Insulating the coop?

jquattlebaum

In the Brooder
Mar 19, 2016
21
0
22
Georgia
Me and my husband are new to having chickens and we just started building our coop. We live in southern Georgia so we were wondering if we should/need to insulate our coop. It's going to be a 5x5 space with a metal roof and wood sides, if that makes any difference.
 
Insulate their coop? No. Ventilate their coop? YES, YES and YES!!!!!

They are birds with feathers and will do fine with no heat and no insulation. What they need is a dry space to roost. Well ventilated is dry. In your climate, heat will be a bigger burden on them than cold.
 
Me and my husband are new to having chickens and we just started building our coop. We live in southern Georgia so we were wondering if we should/need to insulate our coop. It's going to be a 5x5 space with a metal roof and wood sides, if that makes any difference.

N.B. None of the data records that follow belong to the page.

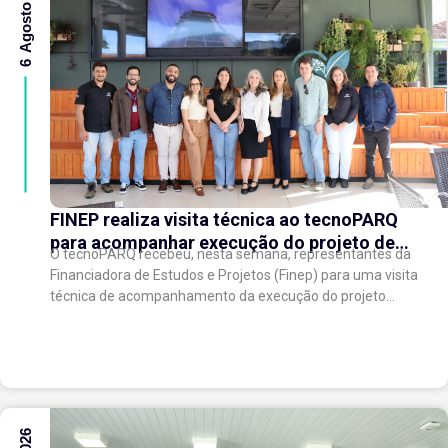
6 Agosto 2026
FINEP realiza visita técnica ao tecnoPARQ
para acompanhar execução do projeto de
O tecnoPARQ recebeu, nesta semana, representantes da
expansão do Parque Tecnológico
Financiadora de Estudos e Projetos (Finep) para uma visita
técnica de acompanhamento da execução do projeto
“Expansão do tecnoPARQ/UFV como Soft Landing Hub...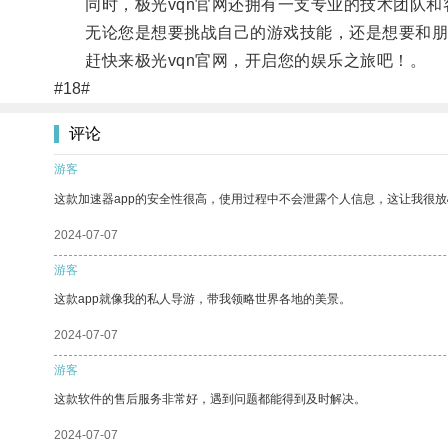
同时，极光vqn官网还拥有一支专业的技术团队和
无论您是想要挑战自己的游戏技能，还是想要和朋友
赶快来极光vqn官网，开启您的娱乐之旅吧！。
#18#
评论
游客
这款加速器app的安全性很高，使用过程中不会泄露个人信息，这让我很
2024-07-07
游客
这款app就像我的私人导游，带我领略世界各地的美景。
2024-07-07
游客
这款软件的售后服务非常好，遇到问题都能得到及时解决。
2024-07-07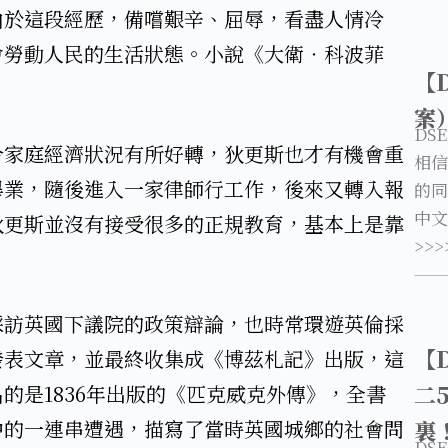
由於這段經歷，備嚐艱辛、屈辱，看盡人情冷
會勞動人民的生活狀態。小說《大衛‧科波菲
【
​
案
DS
令家庭經濟狀況有所好轉，狄更斯也才有機會重
相信
畢業，隨後進入一家律師行工作，後來又轉入報
的同
中文
狄更斯並沒有接受很多的正規教育，基本上是靠
>>>
採訪英國下議院的政策辯論，也時常環遊英倫採
【
發表文章，並最終收集成《博茲札記》出版，這
的是1836年出版的《匹克威克外傳》，全書
二
中的一連串遭遇，描寫了當時英國城鄉的社會問
裏
DS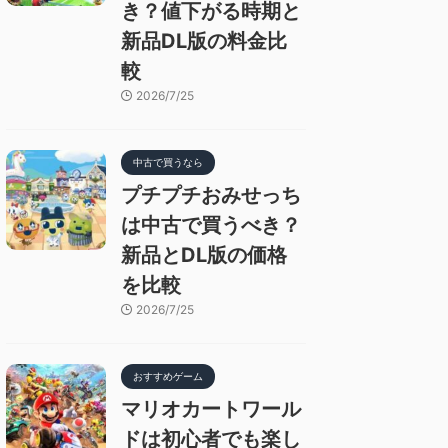
き？値下がる時期と
新品DL版の料金比
較
2026/7/25
中古で買うなら
プチプチおみせっち
は中古で買うべき？
新品とDL版の価格
を比較
2026/7/25
おすすめゲーム
マリオカートワール
ドは初心者でも楽し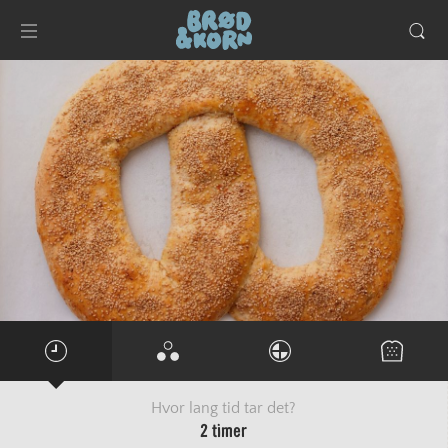
Hvor lang tid tar det?
2 timer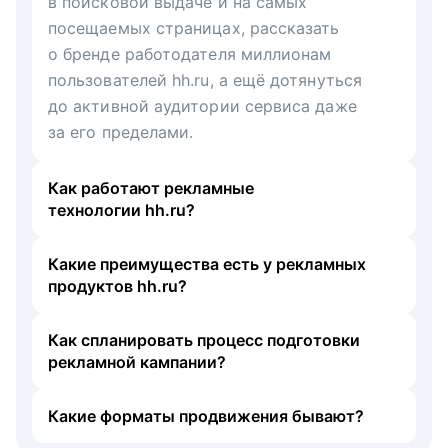
в поисковой выдаче и на самых
посещаемых страницах, рассказать
о бренде работодателя миллионам
пользователей hh.ru, а ещё дотянуться
до активной аудитории сервиса даже
за его пределами.
Как работают рекламные
технологии hh.ru?
Какие преимущества есть у рекламных
продуктов hh.ru?
Как спланировать процесс подготовки
рекламной кампании?
Какие форматы продвижения бывают?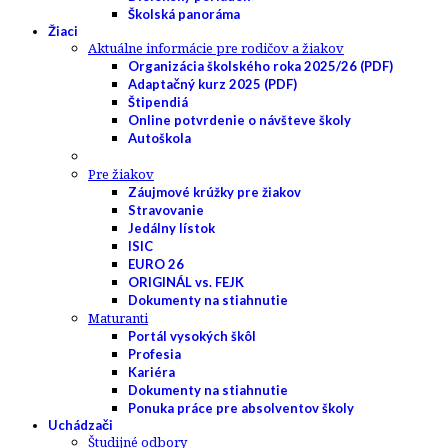
Školská panoráma
Žiaci
Aktuálne informácie pre rodičov a žiakov
Organizácia školského roka 2025/26 (PDF)
Adaptačný kurz 2025 (PDF)
Štipendiá
Online potvrdenie o návšteve školy
Autoškola
Pre žiakov
Záujmové krúžky pre žiakov
Stravovanie
Jedálny lístok
ISIC
EURO 26
ORIGINÁL vs. FEJK
Dokumenty na stiahnutie
Maturanti
Portál vysokých škôl
Profesia
Kariéra
Dokumenty na stiahnutie
Ponuka práce pre absolventov školy
Uchádzači
Študijné odbory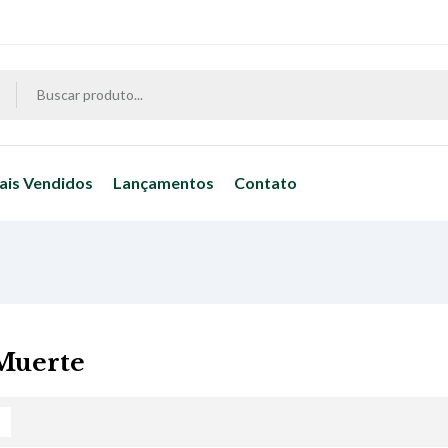
ais Vendidos
Lançamentos
Contato
Muerte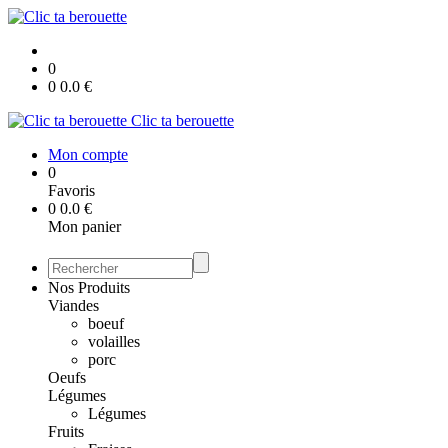
0
0
0.0
€
Clic ta berouette
Mon compte
0
Favoris
0
0.0
€
Mon panier
Nos Produits
Viandes
boeuf
volailles
porc
Oeufs
Légumes
Légumes
Fruits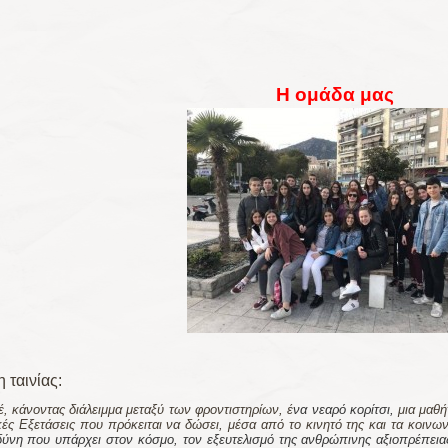
Η ομάδα μας
 ταινίας:
έ, κάνοντας διάλειμμα μεταξύ των φροντιστηρίων, έ
να νεαρό κορίτσι,
μια μαθή
ές Εξετάσεις που πρόκειται να δώσει, μέσα από το κινητό της και τα κοινων
δύνη που υπάρχει στον κόσμο, τον εξευτελισμό της ανθρώπινης αξιοπρέπειας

Insulation is really not nessisary, and unless well covered, your birds will try to get in it and eat it. I live in Nebraska, much colder then you, my birds spend the winter in a unheated barn.
Ventilation is what is really nessisary, especially at your heat and humidity. Humidity is terrible on birds. It makes them more wet, and then they cannot get warm again.
It works best if you build your vents above where your hens roost. This way the birds do not get too strong of gusts but keep fresh air.
 
I would go totally open front with hardware cloth facing the summer prevailing winds in a shady place. In my experience, an insulated building once hot stays hot until the outside air cools for a few days, In the winter an insulated building stays cooler than the outdoors until the weather warms up for a few days, Heat is generally harder on birds than cold. I would paint your metal roof white to stay cooler in the summer.
 
Yes the coop I am currently building for my summer flock is almost entirely open on one half that I intend to point east and open 2 feet on the north, south, and west sides to allow lots of circulation, with closeable flaps for summer storms. With your temperatures that would make a lot of sense. The white tin roof is genius and I intend to use it, thanks!